1968 Italian adventure film

Kong Island (original Italian title: Eva, la Venere selvaggia; translated as Eva, the Savage Venus) is a 1968 jungle adventure film (with a science fiction element) directed by Roberto Mauri (billed as Robert Morris). The film was promoted in the U.S. as King of Kong Island.

==Plot synopsis==

The story takes place in the jungles of Kenya and its capital city Nairobi. Despite the English-language title, there is no island (and no "Kong"). Mad scientist Albert Muller is experimenting with small radio transmitters implanted in the brains of gorillas that control their minds. These are test subjects with the ultimate goal of doing this to humans.

Diana, the daughter of bar owner Theodore (no last name is mentioned), is abducted by gorillas. Burt also has a personal motive---he was shot and left for dead by an ex-partner who he suspects is behind the situation. Hostile natives attack his group, and Burt is captured along the way. After he escapes, Burt meets a legendary white jungle girl the natives call the Sacred Monkey (In the English dubbed version, he first calls her Eve, but later everyone refers to her as Eva).
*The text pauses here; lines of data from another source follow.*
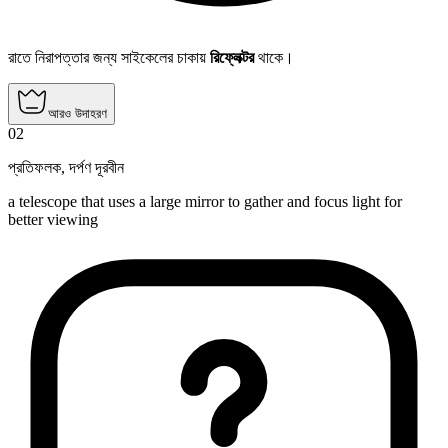
রাতে নিরাপত্তার জন্য সাইকেলের চাকায়
রিফ্লেক্টর
থাকে।
আরও উদাহরণ
02
প্রতিফলক
,
দর্পণ দূরবীন
a telescope that uses a large mirror to gather and focus light for
better viewing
Eva is a Tarzan-like orphan who grew up alone in the jungle. She wears only a leather loincloth, and her waist-length black hair covers her breasts. She does not speak English but can communicate with animals and has a pet chimpanzee. She has one of Diana's bracelets and eventually leads Burt to a cave where she is being held prisoner by Muller. This is where the final conflict and resolution takes place---a rather convoluted mess that leaves Burt and Diana as the only survivors.

Unlike virtually every other film which features a jungle girl character, this story concentrates on Burt and his love interest Diana, with Eva confined to a marginal supporting role.

This film, though the name is very closely related to a very popular movie franchise, is not related in any form to King Kong. It is a translation of an Italian film Eva, la Venere Selvaggia, which translates as Eve the Savage Venus, leading to the alternate English-language title Eve the Wild Woman. This gives a better approximation of the film being closer one of the female Tarzan copies such as The Perils of Nyoka (1942) or tv’s Sheena, Queen of the Jungle (1955-6).

==Cast==
- Brad Harris as Burt Dawson
- Esmeralda Barros as Eve
- Marc Lawrence as Albert Muller
- Ursula Davis as Diana
- Adriana Alben as Ursula
- Marc Fiorini (credited as Mark Farran) as Robert
- Aldo Cecconi as Theodore (credited as Jim Clay)
- Paolo Magalotti as Turk (credited as Paul Carter)
- Mario Donatone as Forrester
- Gianni Pulone
- Miles Mason as Malik The Gorilla

==Legacy==
Contrary to popular belief, this film has nothing to do with King Kong and does not take place on an island. The film is in the public domain.